I understand how to enable 30skip & slip. How do you use it? Which button(s) do you press after it has been enabled? I have searched but no joy.

--ron


----------



## HarleyD (Aug 31, 2006)

dmilam said:


> I'm using a Logitech Harmony 670 remote and holding the FF doesn't skip-to-tic. But doing the same thing with the DirecTV remote does.
> 
> Does this work for anyone using a Harmony remote?
> 
> ...


On the Harmonys you have to hold the key for 3 seconds, release and immediately press a second time.


----------



## Xaa (Nov 17, 2005)

HarleyD said:


> On the Harmonys you have toi hold the key for 3 seconds, release and immediately press a second time.


If you have a Pronto (or RC5000), follow the directions in this post. I added the hex codes to my RC5000, then learned it to my Harmony 676 and now all I need to do is press and hold, no more second press needed. Works just like the factory remote now.

http://www.dbstalk.com/showpost.php?p=693512&postcount=19

I think you can email logitech with the hex codes and they will add it for you if you don't have access to a Pronto to get the job done.

Worked like a charm. Big thanks to topprospect.


----------



## eperrone (Sep 3, 2006)

gregory said:


> Press the right and left arrows at the same time on the front of the receiver a few times.


I have tried this and it appears that all the buttons on the front my box are not working. So I cannot get my light to dim. The box works fine other than that so I figured "ain't too broke don't fix it" but I would like to turn off the light.

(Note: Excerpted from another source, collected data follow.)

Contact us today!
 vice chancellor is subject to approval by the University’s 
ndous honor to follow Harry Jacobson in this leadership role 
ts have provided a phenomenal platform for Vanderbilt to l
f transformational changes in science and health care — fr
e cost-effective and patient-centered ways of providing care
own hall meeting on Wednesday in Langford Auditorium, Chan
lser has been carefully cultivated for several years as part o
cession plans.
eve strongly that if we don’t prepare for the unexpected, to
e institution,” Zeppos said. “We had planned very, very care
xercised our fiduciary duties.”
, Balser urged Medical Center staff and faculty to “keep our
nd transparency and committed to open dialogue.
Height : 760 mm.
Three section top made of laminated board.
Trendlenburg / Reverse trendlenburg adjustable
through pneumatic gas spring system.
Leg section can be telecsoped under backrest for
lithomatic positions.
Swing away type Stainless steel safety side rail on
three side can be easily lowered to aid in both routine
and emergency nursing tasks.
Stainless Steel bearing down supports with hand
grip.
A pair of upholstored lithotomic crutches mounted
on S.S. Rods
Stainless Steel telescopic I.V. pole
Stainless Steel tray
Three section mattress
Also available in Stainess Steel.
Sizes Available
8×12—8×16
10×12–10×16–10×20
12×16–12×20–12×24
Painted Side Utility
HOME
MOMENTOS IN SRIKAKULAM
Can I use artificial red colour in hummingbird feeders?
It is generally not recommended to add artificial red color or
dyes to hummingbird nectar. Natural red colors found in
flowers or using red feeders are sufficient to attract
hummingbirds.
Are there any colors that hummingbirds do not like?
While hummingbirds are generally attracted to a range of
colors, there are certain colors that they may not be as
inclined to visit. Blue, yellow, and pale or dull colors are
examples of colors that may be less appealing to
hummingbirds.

Anyone have that problem? Better yet a fix to that problem?

Thanks


----------



## bhelton71 (Mar 8, 2007)

eperrone said:


> I have tried this and it appears that all the buttons on the front my box are not working. So I cannot get my light to dim. The box works fine other than that so I figured "ain't too broke don't fix it" but I would like to turn off the light.
> 
> Anyone have that problem? Better yet a fix to that problem?
> 
> Thanks


Do the buttons function in the menu system ? Just curious if maybe they are not attached fully.


----------



## Canis Lupus (Oct 16, 2006)

It's the button that looks like this: (>I) on the DirecTV remote.

Like a chapter button you'd find on a DVD player remote as opposed to just the standard FF button (>>)



rdhalstead said:


> I understand how to enable 30skip & slip. How do you use it? Which button(s) do you press after it has been enabled? I have searched but no joy.
> 
> --ron


----------



## rdhalstead (Sep 13, 2007)

Canis Lupus said:


> It's the button that looks like this: (>I) on the DirecTV remote.
> 
> Like a chapter button you'd find on a DVD player remote as opposed to just the standard FF button (>>)


Thanks Lupus.

--ron


----------



## eperrone (Sep 3, 2006)

bhelton71 said:


> Do the buttons function in the menu system ? Just curious if maybe they are not attached fully.


Nope none of the front buttons seem to do anything (except the red button for reset).

Thanks!


----------



## thekochs (Oct 7, 2006)

Canis Lupus said:


> I'm on Mac so don't use Tiversity, but maybe try a search for Tiversity and you should find some threads about what's supported for transcoding. There have been numerous post in the CE forum about this.
> 
> Quote:
> Originally Posted by thekochs
> ...


I've looked on CE forum and there is no link about usage of video on this release. Also, the Tversity thread does not really go into this release....yet ?
http://www.dbstalk.com/showthread.php?t=75287&page=4
Was hoping on some insight here.


----------



## Canis Lupus (Oct 16, 2006)

OK well the basics are that Tiversity transcodes "on the fly" .vob files and others to a .mpg or .mpeg with MPEG2 audio that the HR20 likes. Have you tried Tiversity yet? Again- I'm not a user but maybe the Tiversity docs can shed some light?



thekochs said:


> I've looked on CE forum and there is no link about usage of video on this release. Also, the Tversity thread does not really go into this release....yet ?
> http://www.dbstalk.com/showthread.php?t=75287&page=4
> Was hoping on some insight here.


----------



## richlife (Dec 4, 2006)

Well, I've cruised through all these posts and only saw one "issue" post. From that, I would assume that 1ea must be an exceptionally solid release (I haven't received it yet).


----------



## Canis Lupus (Oct 16, 2006)

It also hasn't made it that far yet geographically, so maybe it's just a small sampling.



richlife said:


> Well, I've cruised through all these posts and only saw one "issue" post. From that, I would assume that 1ea must be an exceptionally solid release (I haven't received it yet).


----------



## thekochs (Oct 7, 2006)

Canis Lupus said:


> OK well the basics are that Tiversity transcodes "on the fly" .vob files and others to a .mpg or .mpeg with MPEG2 audio that the HR20 likes. Have you tried Tiversity yet? Again- I'm not a user but maybe the Tiversity docs can shed some light?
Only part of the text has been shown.